Fixed exchange rates - certainly we could have ended them. We might have had to do without the American loan (even that's not certain) but its importance, and that of Marshall Aid, has been overrated.
But this is straying rather far into counterfactuals. I still say Attlee's government is hugely overrated, doubtless because it is one of only two or three modern British governments that have moved this country significantly leftwards in many areas.
I’m no starry eyed fan of Attlee’s government, but I honestly think your solutions don’t match the very real problems they faced.

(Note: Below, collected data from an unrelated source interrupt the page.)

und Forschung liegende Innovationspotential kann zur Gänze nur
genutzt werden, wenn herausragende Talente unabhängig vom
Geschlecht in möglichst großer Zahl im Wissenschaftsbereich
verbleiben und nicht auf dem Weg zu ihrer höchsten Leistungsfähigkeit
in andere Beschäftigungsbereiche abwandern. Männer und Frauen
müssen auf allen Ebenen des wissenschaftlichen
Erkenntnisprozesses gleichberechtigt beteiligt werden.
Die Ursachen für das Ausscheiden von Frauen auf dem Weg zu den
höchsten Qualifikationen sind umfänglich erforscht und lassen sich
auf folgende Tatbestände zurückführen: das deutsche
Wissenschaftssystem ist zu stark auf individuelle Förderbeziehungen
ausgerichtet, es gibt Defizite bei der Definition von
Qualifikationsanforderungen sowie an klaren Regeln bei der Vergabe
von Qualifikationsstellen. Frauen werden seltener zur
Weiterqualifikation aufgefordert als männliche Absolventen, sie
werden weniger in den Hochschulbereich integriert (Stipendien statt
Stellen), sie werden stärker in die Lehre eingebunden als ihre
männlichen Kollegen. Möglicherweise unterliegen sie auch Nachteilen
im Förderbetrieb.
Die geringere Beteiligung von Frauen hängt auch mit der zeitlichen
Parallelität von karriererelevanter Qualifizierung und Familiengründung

Yes, a government dedicated to investment over health might have done better in the long term, but it wasn’t as straightforward as ‘devalue and do without American loans.’ I really don’t see, with 25% of Britain’s entire national wealth destroyed by the war, how that could have worked.
I think the misallocation of resources is a key problem, and of socialism more broadly.

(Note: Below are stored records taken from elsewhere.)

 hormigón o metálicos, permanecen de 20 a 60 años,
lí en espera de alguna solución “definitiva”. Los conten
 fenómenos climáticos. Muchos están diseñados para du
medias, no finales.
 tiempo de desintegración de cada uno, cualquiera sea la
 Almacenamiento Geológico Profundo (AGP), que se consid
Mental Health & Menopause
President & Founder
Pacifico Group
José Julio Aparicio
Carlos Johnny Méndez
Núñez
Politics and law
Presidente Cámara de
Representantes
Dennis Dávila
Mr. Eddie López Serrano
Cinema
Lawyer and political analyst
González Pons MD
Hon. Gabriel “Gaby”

At a time when everyone else was developing diesel and electric technology, post-war we launched a national roll-out of... new steam locomotives. We were still building new ones in 1960.
It's because we made some really shit economic decisions post WW2, and tried to live as a superpower beyond our means (which had gone in WW2 anyway) for too long.
Sounds familiar.
I asked a few days ago why folks were so keen to deploy military force to the Far East and eventually @Philip_Thompson claimed it was because, “the world is our neighbourhood”.
We are going to have to be a helluva lot smarter, post Brexit, if we want to prosper.
I agree that Gove would be well suited to a national infrastructure role (which sadly cannot he left to Treasury), but there is the small matter of the Union to deal with as well.
I also said that is where our enemies/threats are.
The world is our neighborhood, it takes seconds to hours for telecommunications or people/missiles to get from any part of the planet to any other. Geography doesn't matter that much anymore, which is why we need to target where our enemies and allies are.
Risk assessment says Asia is a bigger risk than Europe. You can't say what enemy/risk/threat in western Europe we're supposed to be tackling that we aren't.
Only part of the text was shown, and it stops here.